Mr. O’Toole, 48, became the party’s leader via a virtual campaign just over a year ago, replacing Andrew Scheer, who had led the party to defeat in Parliament in the 2019 election. Mr. O’Toole won by appealing to the party’s right wing with a platform that promised to “Take Back Canada.”
But instead of taking back Canada, he quickly began to take left-leaning positions, apparently in an effort to broaden the Conservatives’ appeal.
He abandoned a promise to never introduce a carbon tax, an important issue in oil-rich Alberta. He swiftly distanced himself from the party’s social conservatives on issues like abortion and L.G.B.T.Q. rights, and he reached out to union members whose traditional home was the left-of-center New Democratic Party.
Mid-campaign he also abandoned a pledge to repeal Mr. Trudeau’s ban of about 1,500 models of military-style rifles, while promising to allow gunmakers and others to sit on a committee that reviews firearms rules.
While he angered many party leaders with his shifts in stance, which some Conservatives viewed as a betrayal, the campaign has largely silenced them. Poll results in recent weeks have shown support rising for both Mr. O’Toole and his party, while it has fallen for Mr. Trudeau and his Liberal Party.
Going into Election Day, the two parties were locked in a statistical tie at about 30 percent each.

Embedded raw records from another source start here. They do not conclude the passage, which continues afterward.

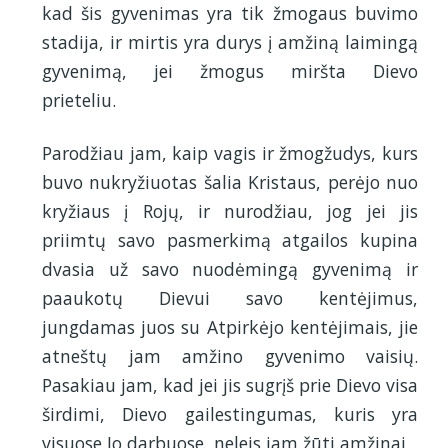
kad šis gyvenimas yra tik žmogaus buvimo
stadija, ir mirtis yra durys į amžiną laimingą
gyvenimą, jei žmogus miršta Dievo
prieteliu.
Parodžiau jam, kaip vagis ir žmogžudys, kurs
buvo nukryžiuotas šalia Kristaus, perėjo nuo
kryžiaus į Rojų, ir nurodžiau, jog jei jis
priimtų savo pasmerkimą atgailos kupina
dvasia už savo nuodėmingą gyvenimą ir
paaukotų Dievui savo kentėjimus,
jungdamas juos su Atpirkėjo kentėjimais, jie
atneštų jam amžino gyvenimo vaisių.
Pasakiau jam, kad jei jis sugrįš prie Dievo visa
širdimi, Dievo gailestingumas, kuris yra
visuose Jo darbuose, neleis jam žūti amžinai.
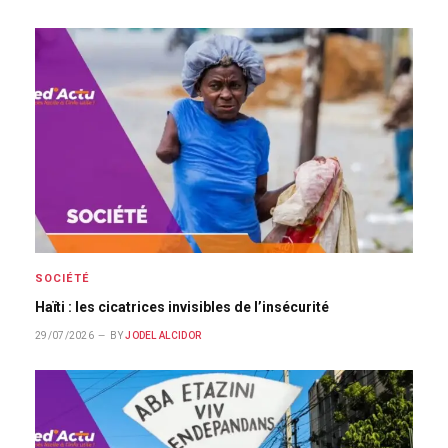
SOCIÉTÉ
Haïti : les cicatrices invisibles de l’insécurité
29/07/2026
BY
JODEL ALCIDOR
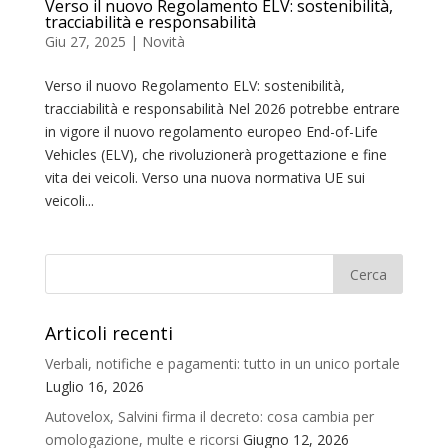
Verso il nuovo Regolamento ELV: sostenibilità,
tracciabilità e responsabilità
Giu 27, 2025
|
Novità
Verso il nuovo Regolamento ELV: sostenibilità,
tracciabilità e responsabilità Nel 2026 potrebbe entrare
in vigore il nuovo regolamento europeo End-of-Life
Vehicles (ELV), che rivoluzionerà progettazione e fine
vita dei veicoli. Verso una nuova normativa UE sui
veicoli...
Articoli recenti
Verbali, notifiche e pagamenti: tutto in un unico portale
Luglio 16, 2026
Autovelox, Salvini firma il decreto: cosa cambia per
omologazione, multe e ricorsi
Giugno 12, 2026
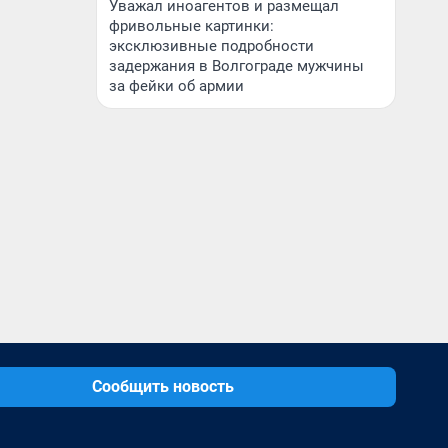
Уважал иноагентов и размещал
фривольные картинки:
эксклюзивные подробности
задержания в Волгограде мужчины
за фейки об армии
Сообщить новость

The son of a provincial legislator, Mr. O’Toole had a relatively late start in politics. He studied at Canada’s Royal Military College and spent 12 years as a navigator in Canada’s then-aged fleet of ship-borne helicopters.
He worked at two large law firms in Toronto and later as corporate counsel at Procter & Gamble Canada. Then the resignation of a cabinet minister from the seat in his hometown electoral district in Durham, Ontario, presented an opportunity for him. He was elected to the seat in 2012.